Use where and pass your condition to it, this will then only perform your calculation where the rows meet the condition:
In [117]:
myData['calculation'] = (myData['x']/myData['y']).where(myData['condition'].isnull())
myData
Out[117]:
calculation condition x y
0 NaN 1 1.2 6.7
1 NaN 1 2.4 7.5
2 0.654321 NaN 5.3 8.1
3 0.433962 NaN 2.3 5.3
4 NaN 1 4.1 8.3
EdChum's answer worked for me well! Still, I wanted to extend this thread as I think it will be useful for other people.
Let's assume your dataframe is
c x y
0 1 1.2 6.7
1 1 2.4 7.5
2 0 5.3 8.1
3 0 2.3 5.3
4 1 4.1 8.3
and you would like to update 0s in column c with associated x/y.
c x y
0 1 1.2 6.7
1 1 2.4 7.5
2 0.65 5.3 8.1
3 0.43 2.3 5.3
4 1 4.1 8.3
You can do
myData['c'] = (myData['x']/myData['y']).where(cond=myData['c']==0, other=myData['c'])
or
myData['c'].where(cond=myData['c'] != 0, other=myData['x']/myData['y'], inplace=True)

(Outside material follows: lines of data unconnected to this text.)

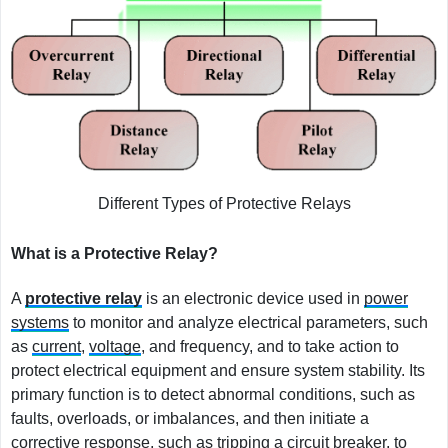
Different Types of Protective Relays
What is a Protective Relay?
A
protective relay
is an electronic device used in
power
systems
to monitor and analyze electrical parameters, such
as
current
,
voltage
, and frequency, and to take action to
protect electrical equipment and ensure system stability. Its
primary function is to detect abnormal conditions, such as
faults, overloads, or imbalances, and then initiate a
corrective response, such as tripping a circuit breaker, to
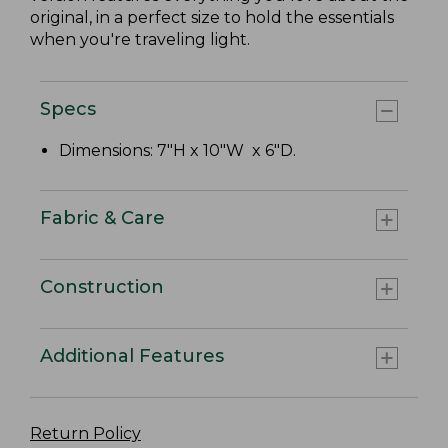
original, in a perfect size to hold the essentials
when you're traveling light.
Specs
Dimensions: 7"H x 10"W x 6"D.
Fabric & Care
Construction
Additional Features
Return Policy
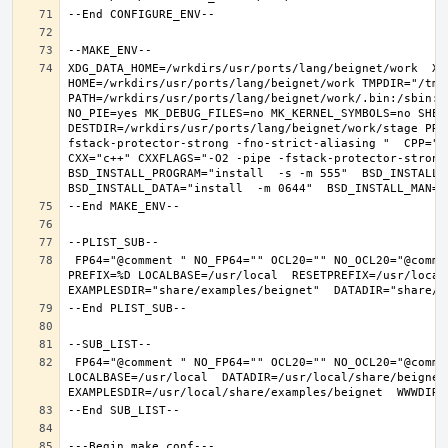
XDG_DATA_HOME=/wrkdirs/usr/ports/lang/beignet/work  XDG
HOME=/wrkdirs/usr/ports/lang/beignet/work TMPDIR="/tmp"
PATH=/wrkdirs/usr/ports/lang/beignet/work/.bin:/sbin:/
NO_PIE=yes MK_DEBUG_FILES=no MK_KERNEL_SYMBOLS=no SHELL
DESTDIR=/wrkdirs/usr/ports/lang/beignet/work/stage PRE
fstack-protector-strong -fno-strict-aliasing "  CPP="cp
CXX="c++" CXXFLAGS="-O2 -pipe -fstack-protector-strong
BSD_INSTALL_PROGRAM="install  -s -m 555"  BSD_INSTALL_L
 FP64="@comment " NO_FP64="" OCL20="" NO_OCL20="@comment " TEST="@comment " NO_TEST="" CMAKE_BUILD_TYPE="release" OSREL=11.2 
PREFIX=%D LOCALBASE=/usr/local  RESETPREFIX=/usr/local 
 FP64="@comment " NO_FP64="" OCL20="" NO_OCL20="@comment " TEST="@comment " NO_TEST="" PREFIX=/usr/local 
LOCALBASE=/usr/local  DATADIR=/usr/local/share/beignet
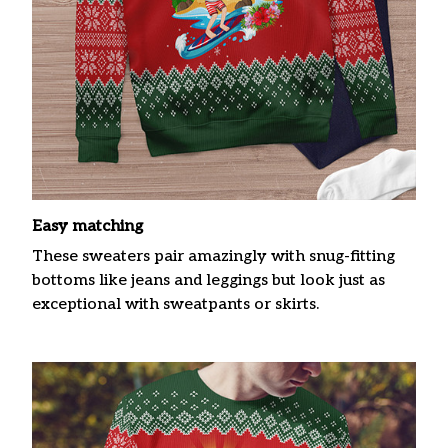
Easy matching
These sweaters pair amazingly with snug-fitting
bottoms like jeans and leggings but look just as
exceptional with sweatpants or skirts.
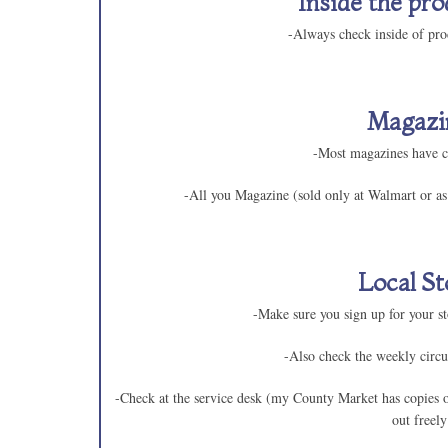
Inside the pro
-Always check inside of pro
Magazi
-Most magazines have 
-All you Magazine (sold only at Walmart or as 
Local St
-Make sure you sign up for your sto
-Also check the weekly circu
-Check at the service desk (my County Market has copies 
out freely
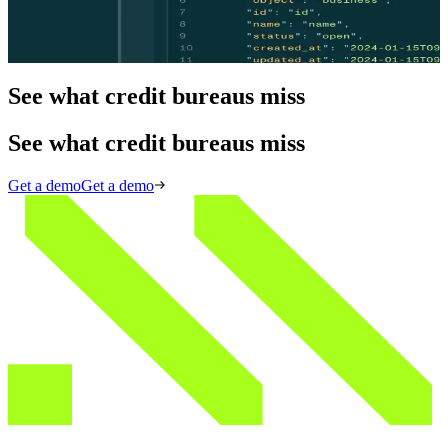
One request to conduct business verification, explore ownership
structure, conduct credit screenings, and automate the UCC process.
View API docs
View API docs
See what credit bureaus miss
See what credit bureaus miss
Get a demo
Get a demo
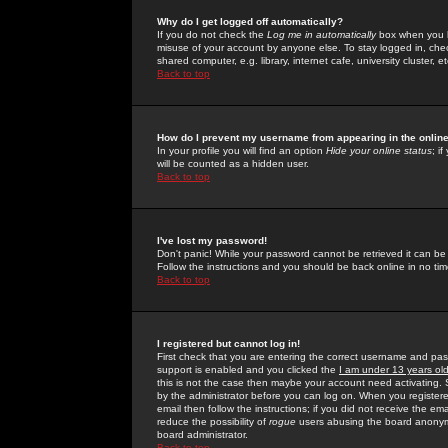
Why do I get logged off automatically?
If you do not check the
Log me in automatically
box when you lo
misuse of your account by anyone else. To stay logged in, che
shared computer, e.g. library, internet cafe, university cluster, et
Back to top
How do I prevent my username from appearing in the online
In your profile you will find an option
Hide your online status
; i
will be counted as a hidden user.
Back to top
I've lost my password!
Don't panic! While your password cannot be retrieved it can be 
Follow the instructions and you should be back online in no tim
Back to top
I registered but cannot log in!
First check that you are entering the correct username and p
support is enabled and you clicked the
I am under 13 years ol
this is not the case then maybe your account need activating. So
by the administrator before you can log on. When you registere
email then follow the instructions; if you did not receive the em
reduce the possibility of
rogue
users abusing the board anonymou
board administrator.
Back to top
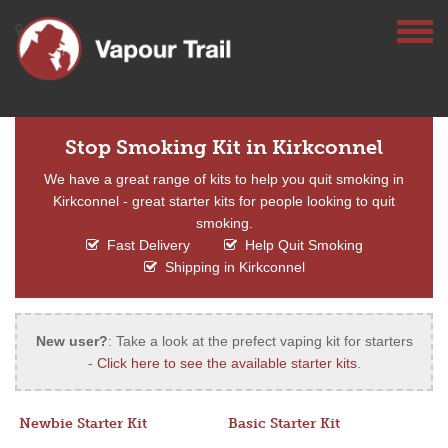
Stop Smoking Kit in Kirkconnel
We have a great range of kits to help you quit smoking in
Kirkconnel - great starter kits for people looking to quit
smoking.
Fast Delivery
Help Quit Smoking
Shipping in Kirkconnel
New user?
: Take a look at the prefect vaping kit for starters
-
Click here to see the available starter kits
.
Newbie Starter Kit
Basic Starter Kit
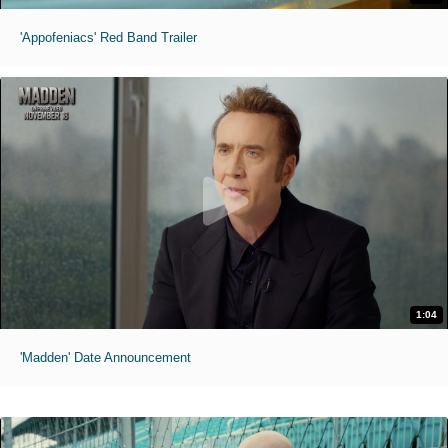
'Appofeniacs' Red Band Trailer
1:04
'Madden' Date Announcement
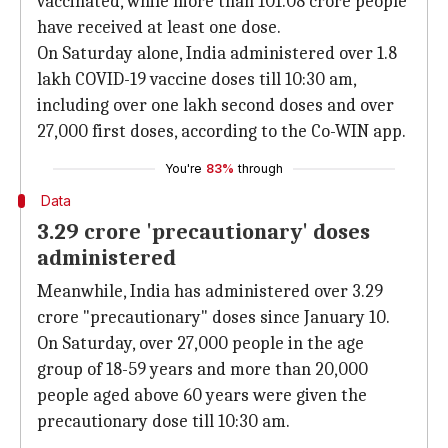
vaccinated, while more than 101.08 crore people
have received at least one dose.
On Saturday alone, India administered over 1.8
lakh COVID-19 vaccine doses till 10:30 am,
including over one lakh second doses and over
27,000 first doses, according to the Co-WIN app.
You're
83%
through
Data
3.29 crore 'precautionary' doses
administered
Meanwhile, India has administered over 3.29
crore "precautionary" doses since January 10.
On Saturday, over 27,000 people in the age
group of 18-59 years and more than 20,000
people aged above 60 years were given the
precautionary dose till 10:30 am.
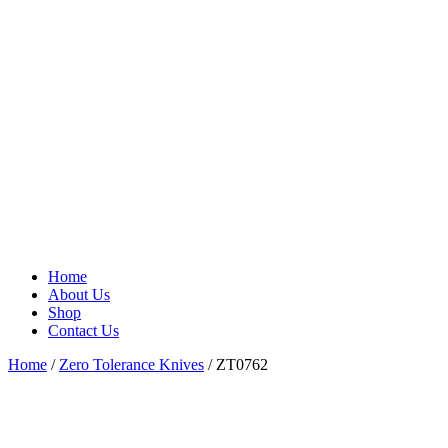
Home
About Us
Shop
Contact Us
Home
/
Zero Tolerance Knives
/ ZT0762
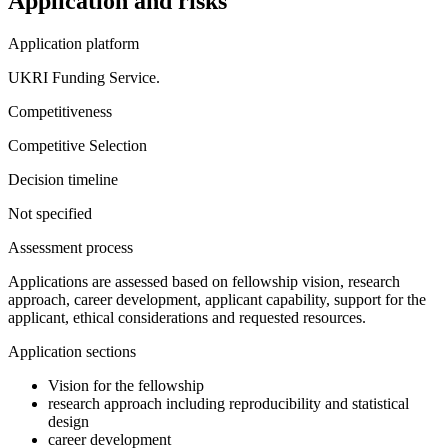
Application and risks
Application platform
UKRI Funding Service.
Competitiveness
Competitive Selection
Decision timeline
Not specified
Assessment process
Applications are assessed based on fellowship vision, research
approach, career development, applicant capability, support for the
applicant, ethical considerations and requested resources.
Application sections
Vision for the fellowship
research approach including reproducibility and statistical
design
career development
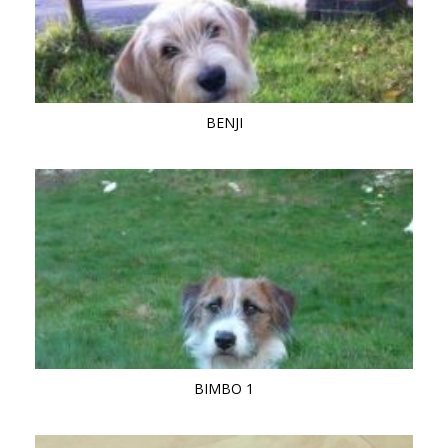
BENJI
BIMBO 1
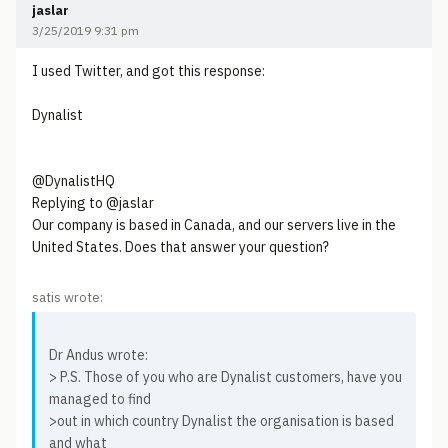
jaslar
3/25/2019 9:31 pm
I used Twitter, and got this response:
Dynalist
@DynalistHQ
Replying to @jaslar
Our company is based in Canada, and our servers live in the
United States. Does that answer your question?
satis wrote:
Dr Andus wrote:
> P.S. Those of you who are Dynalist customers, have you
managed to find
>out in which country Dynalist the organisation is based
and what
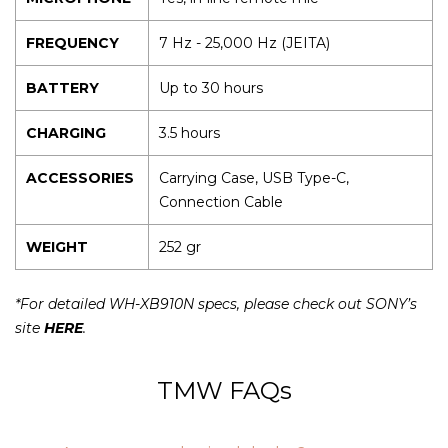
FREQUENCY
7 Hz - 25,000 Hz (JEITA)
BATTERY
Up to 30 hours
CHARGING
3.5 hours
ACCESSORIES
Carrying Case, USB Type-C,
Connection Cable
WEIGHT
252 gr
*For detailed WH-XB910N specs, please check out SONY’s
site
HERE
.
TMW FAQs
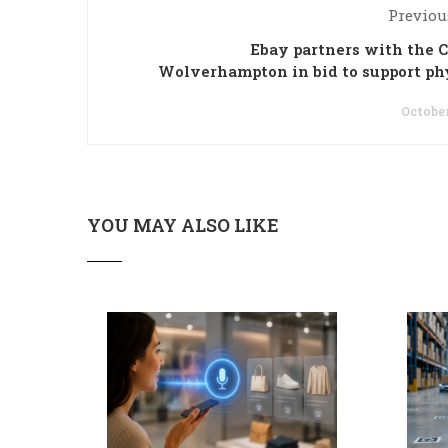
Previou
Ebay partners with the C
Wolverhampton in bid to support ph
October
YOU MAY ALSO LIKE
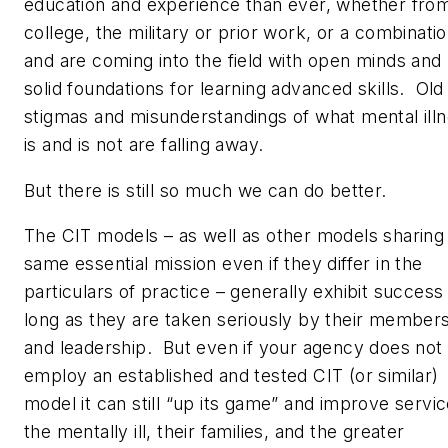
education and experience than ever, whether fro
college, the military or prior work, or a combinatio
and are coming into the field with open minds and
solid foundations for learning advanced skills. Old
stigmas and misunderstandings of what mental ill
is and is not are falling away.
But there is still so much we can do better.
The CIT models – as well as other models sharing
same essential mission even if they differ in the
particulars of practice – generally exhibit success
long as they are taken seriously by their member
and leadership. But even if your agency does not
employ an established and tested CIT (or similar)
model it can still “up its game” and improve servic
the mentally ill, their families, and the greater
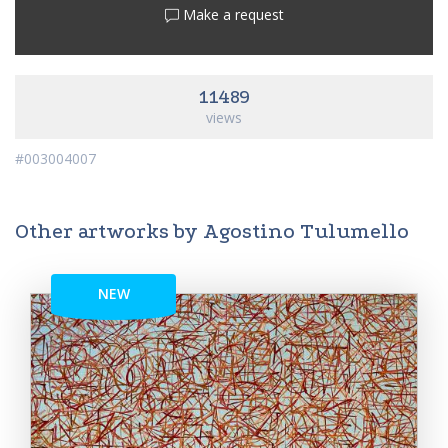
Make a request
11489
views
#003004007
Other artworks by Agostino Tulumello
NEW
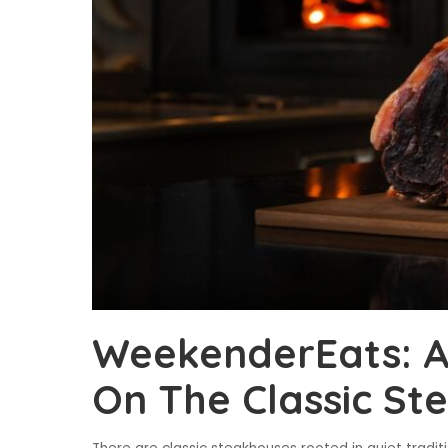
WeekenderEats: A
On The Classic St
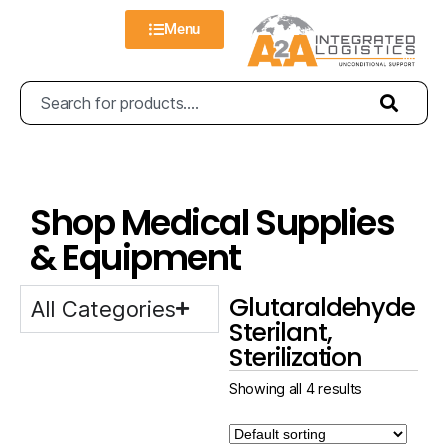
Menu
Shop Medical Supplies
& Equipment
Glutaraldehyde
All Categories
Sterilant,
Sterilization
Showing all 4 results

In both cases where 'cond' is not satisfied, 'other' is performed. In the second code snippet, inplace flag also works nicely (as it would also in the first code snippet.)
I found these solutions from pandas official site "where" and pandas official site "indexing"
This kind of operations are exactly what I need most of the time. I am new to Pandas and it took me a while to find this useful thread. Could anyone recommend some comprehensive tutorials to practice these types of arithmetic operations? I need to "filter/ groupby/ slice a dataframe then apply different functions/operations to each group/slice separately or all at once and keep it all inplace." Cheers!